Many miracles seem to reportedly take place in the mysterious country of North Korea. From claims of their former leader having golfed 11 holes-in-one, to developing a cure for AIDS, the Hermit Kingdom is never short of extraordinary claims.
Its latest contribution to society, however, won't be needing a healthy dose of miracles to be true. Instead, its latest pharmaceutical product — developed by the state-owned Korea Oriental Instant Medicinal Center — seems to work as it should: treating sexual dysfunction.
Called Neo-Viagra, the purported “herbal medicine” is being sold in North Korea for between $12 and $15, with indications of it being ready for export.
After being analyzed in a lab, Pfizer, the pharmaceutical corporation that manufactures the original Viagra, found that around 50-milligrams of sildenafil, the active synthetic ingredient in Viagra, was present in the North Korean version.
A lab analysis of the two also showed stark differences. Besides looking completely different — Neo-Viagra being brown granules contained in a vial, whereas Pfizer’s version is a signature blue pill — Pfizer sells Viagra with 25, 50, and 100-milligrams of sildenafil.
But the differences don’t end there. Not only is Neo-Viagra claimed to treat both female and male patients, according to The Washington Post, the packaging also claims to relieve back, shoulder and knee pain, ease paralysis, and alleviate “kidney malfunction, sciatic neuralgia, high blood pressure and brain artery hardening.”
This wouldn’t be the first time that North Korea has been caught hawking knock-offs of foreign products. In addition to manufacturing fake Viagra pills in the past, they’ve also been accused of producing counterfeit $100 “supernotes” and Marlboro cigarettes.

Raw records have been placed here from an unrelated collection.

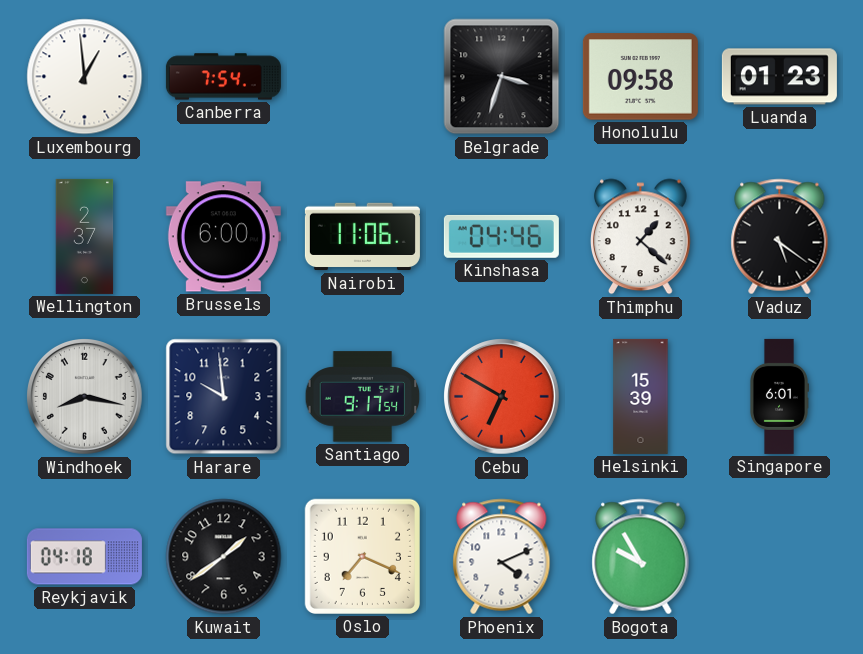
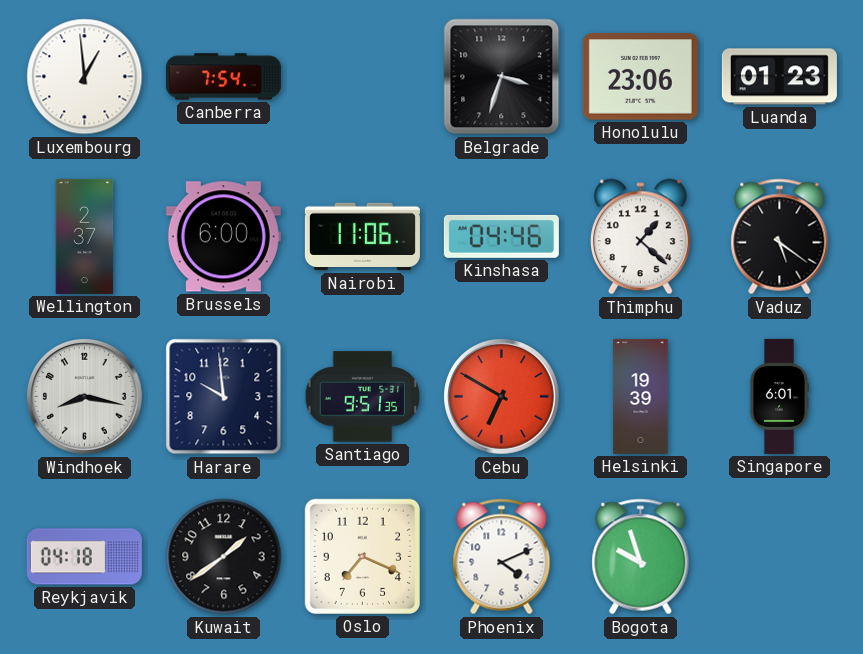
Honolulu: 09:58 -> 23:06
Santiago: 9:17 -> 9:51
Helsinki: 15:39 -> 19:39
Bogota: 9:55 -> 9:57
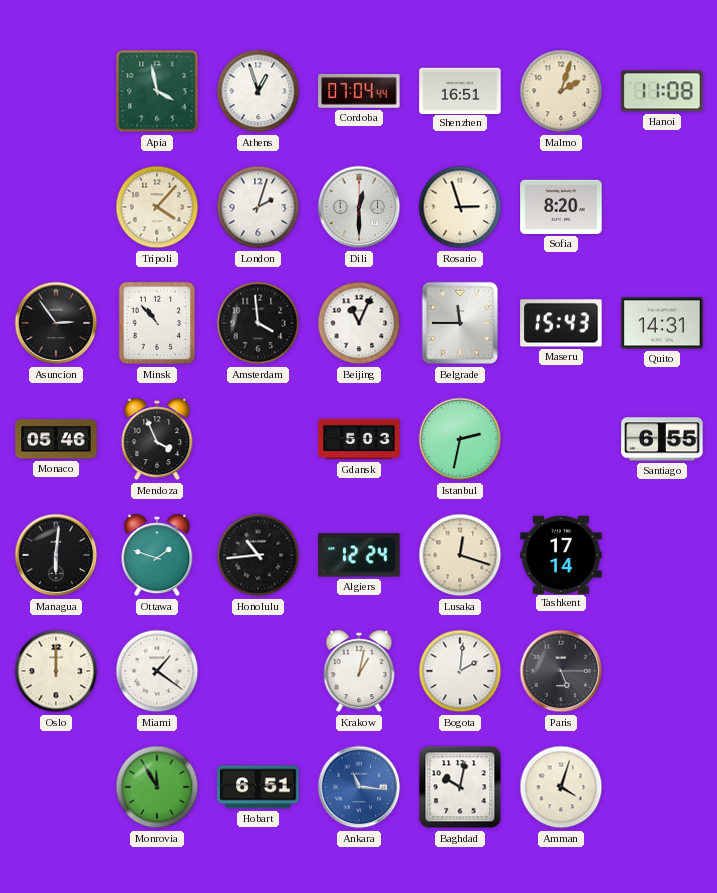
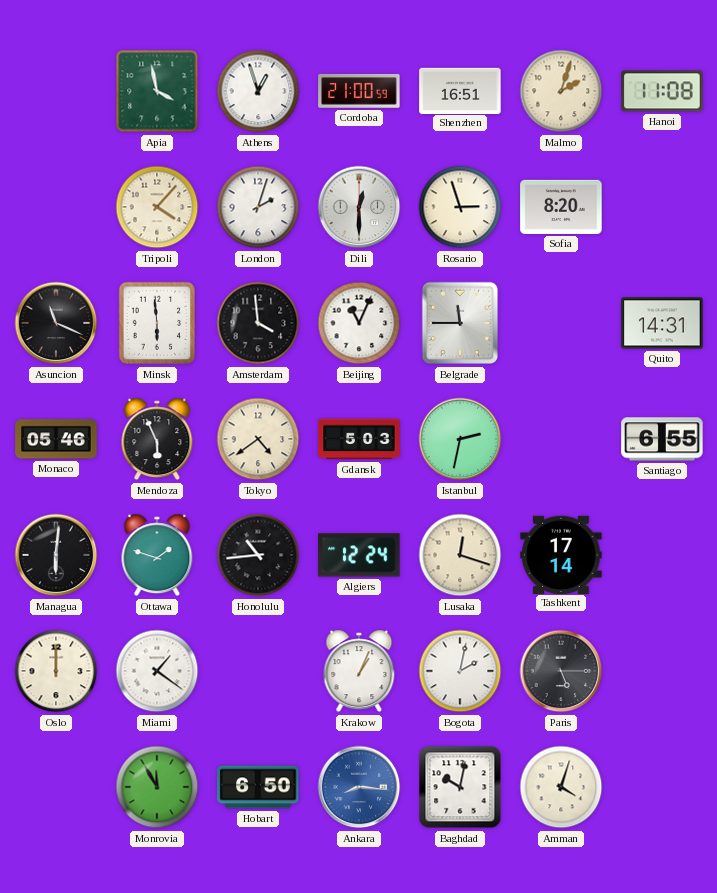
Cordoba: 07:04 -> 21:00
Asuncion: 2:54 -> 11:19
Minsk: 10:53 -> 5:59
Maseru: 15:43 -> none
Mendoza: 3:56 -> 5:56
Tokyo: none -> 4:39
Krakow: 1:02 -> 1:04
Bogota: 2:01 -> 2:02
Hobart: 6:51 -> 6:50
Ankara: 11:16 -> 8:16
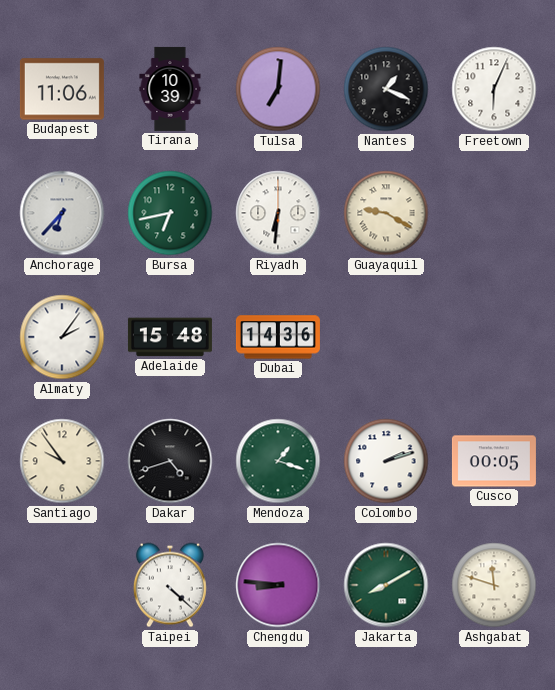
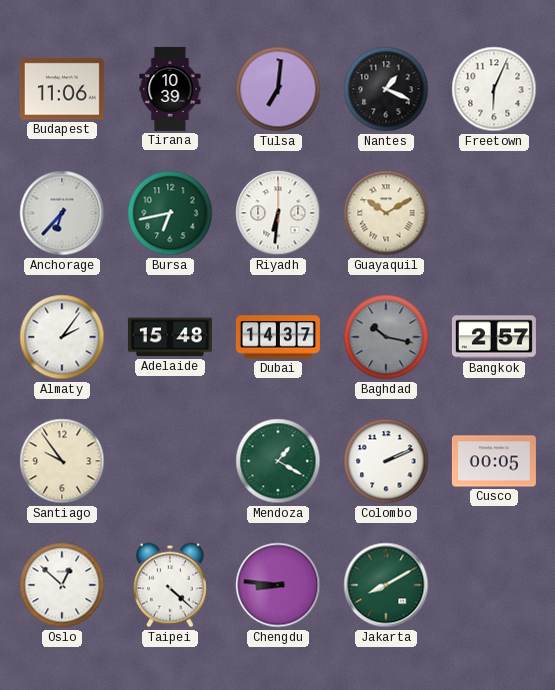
Guayaquil: 9:20 -> 10:10
Dubai: 14:36 -> 14:37
Baghdad: none -> 10:17
Bangkok: none -> 2:57
Dakar: 4:42 -> none
Mendoza: 1:18 -> 1:20
Colombo: 2:12 -> 2:11
Oslo: none -> 12:52
Ashgabat: 11:48 -> none
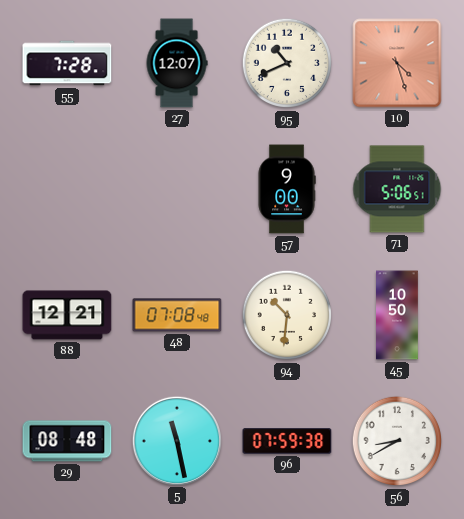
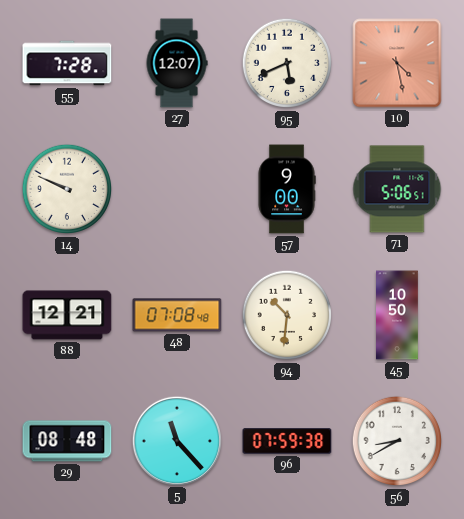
95: 10:41 -> 5:41
10: 4:27 -> 4:28
14: none -> 9:49
5: 11:28 -> 11:23
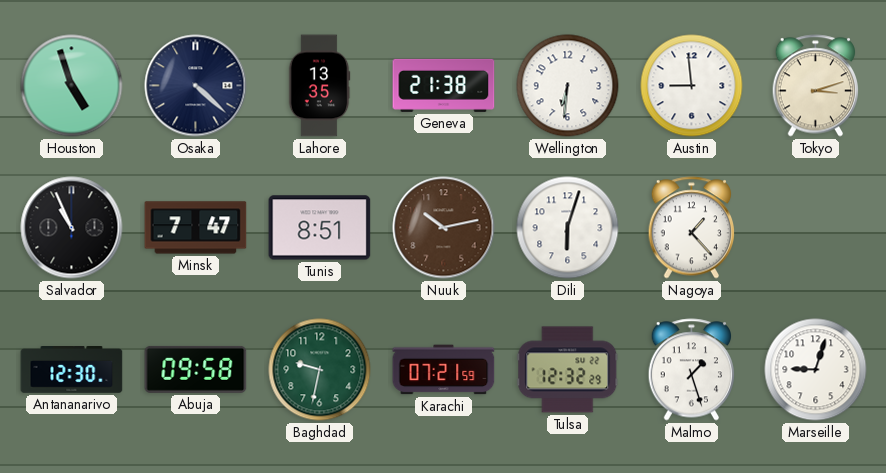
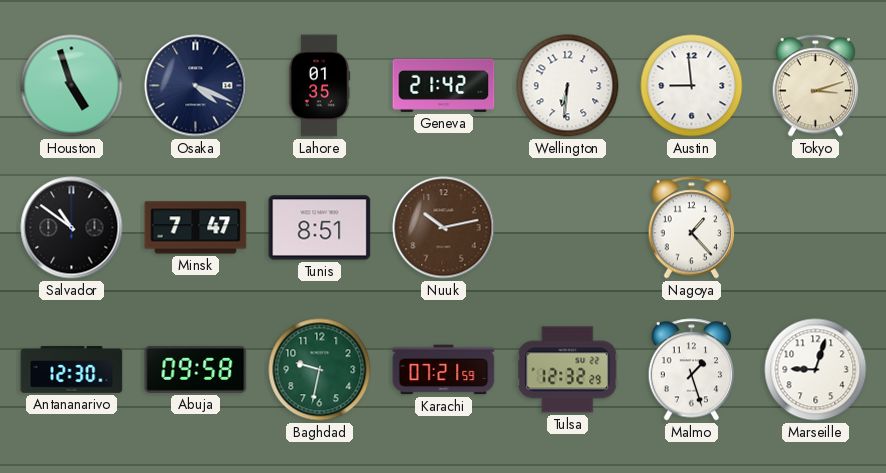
Osaka: 4:22 -> 4:19
Lahore: 13:35 -> 01:35
Geneva: 21:38 -> 21:42
Salvador: 10:56 -> 10:51
Dili: 6:03 -> none
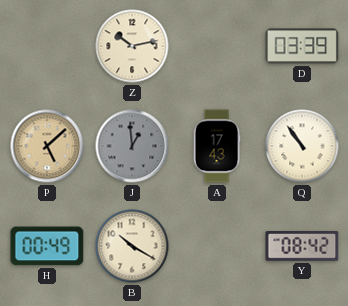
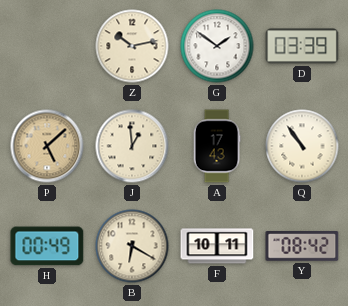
G: none -> 1:51
J dial: grey -> cream
B: 10:20 -> 6:20
F: none -> 10:11
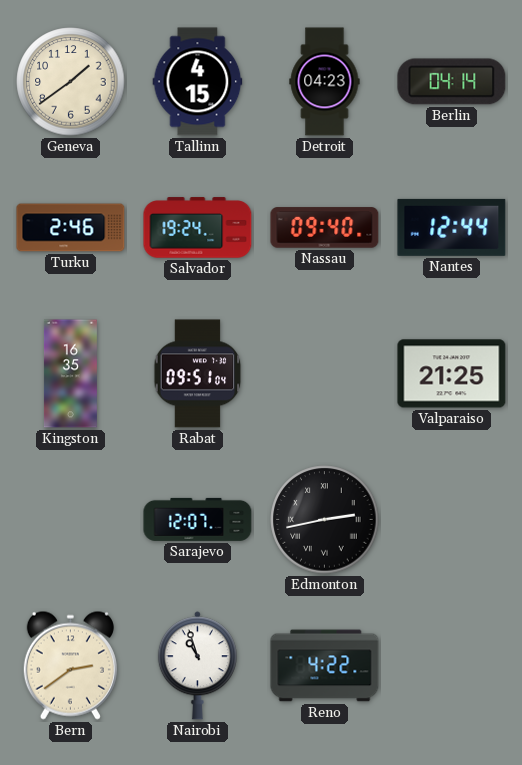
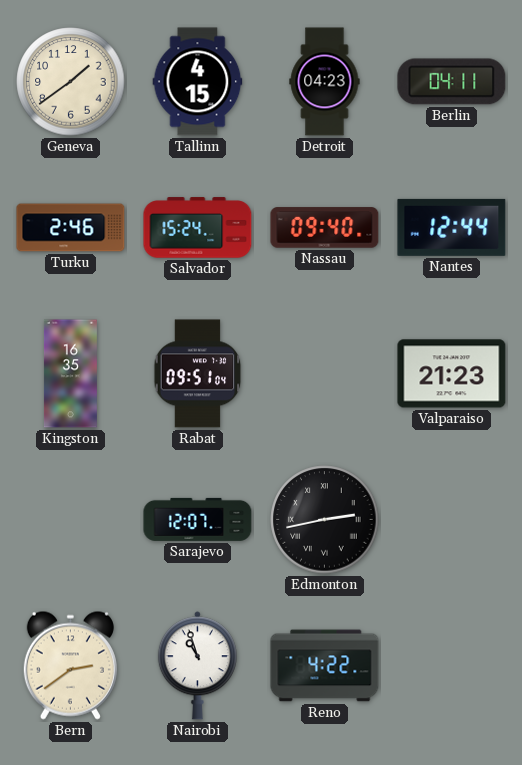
Berlin: 04:14 -> 04:11
Salvador: 19:24 -> 15:24
Valparaiso: 21:25 -> 21:23
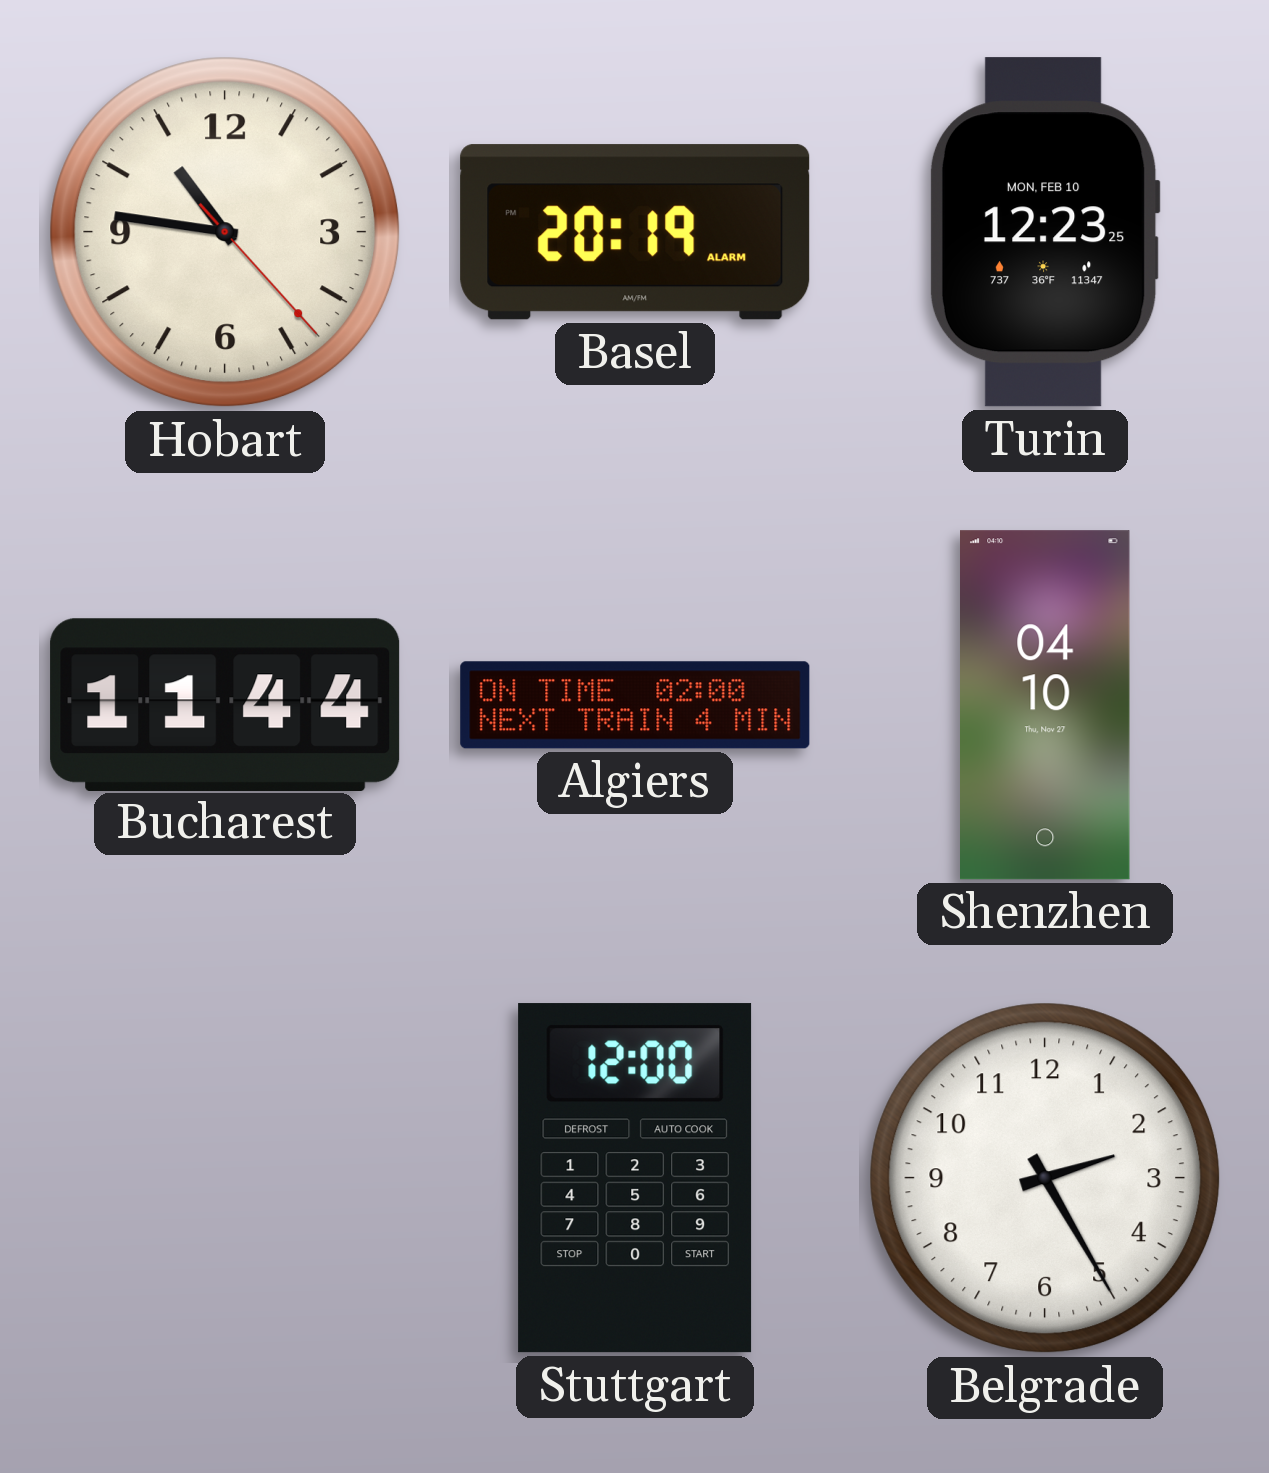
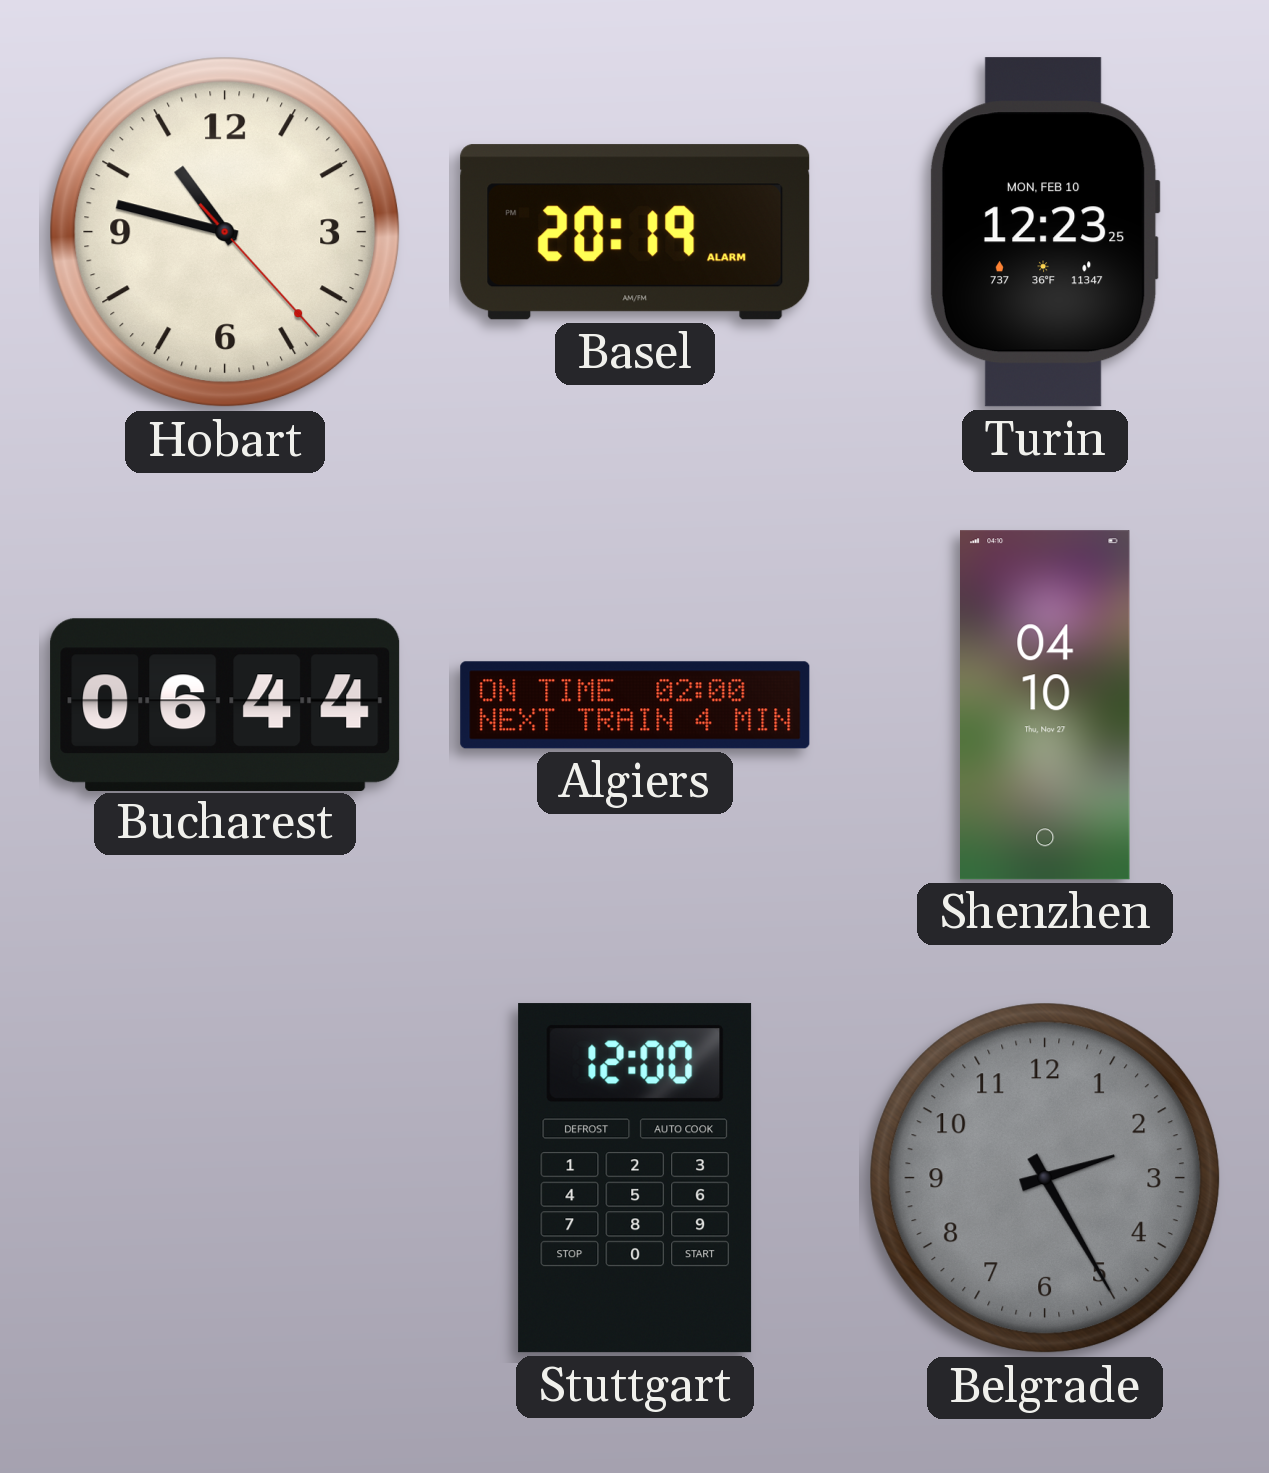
Hobart: 10:46 -> 10:47
Bucharest: 11:44 -> 06:44
Belgrade dial: white -> grey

The isolated state has also been discovered to have a drug problem of a different sort. Reportshave sprouted with the notion that North Korea may be undergoing a major methamphetamine-abuse problem. Once a hub of opium production, after floods and natural disasters ruined their poppy farms, the state took to a different approach to producing a cheap and fast way of generating revenue in the black market.
It’s unclear whether or not this ambitious cure will ever make its way to consumers in the west, however, the product has already been found being sold in parts of China. As of now, North Korea may have to face legal ramifications — after The Post sent their sample of Neo-Viagra to Pfizer analysts, the pharmaceutical company stated that they were reviewing the possibility of patent or copyright infringements from North Korea.
All in all, illicit activities provide a major boost to the Hermit Kingdom's sidelined economy. A report from the Center for Strategic and International Studies estimates that North Korea earns annually "$15 million to $100 million from counterfeiting, $80-160 million from cigarette counterfeiting, and a total annual criminal activities income of $500 million to $1 billion."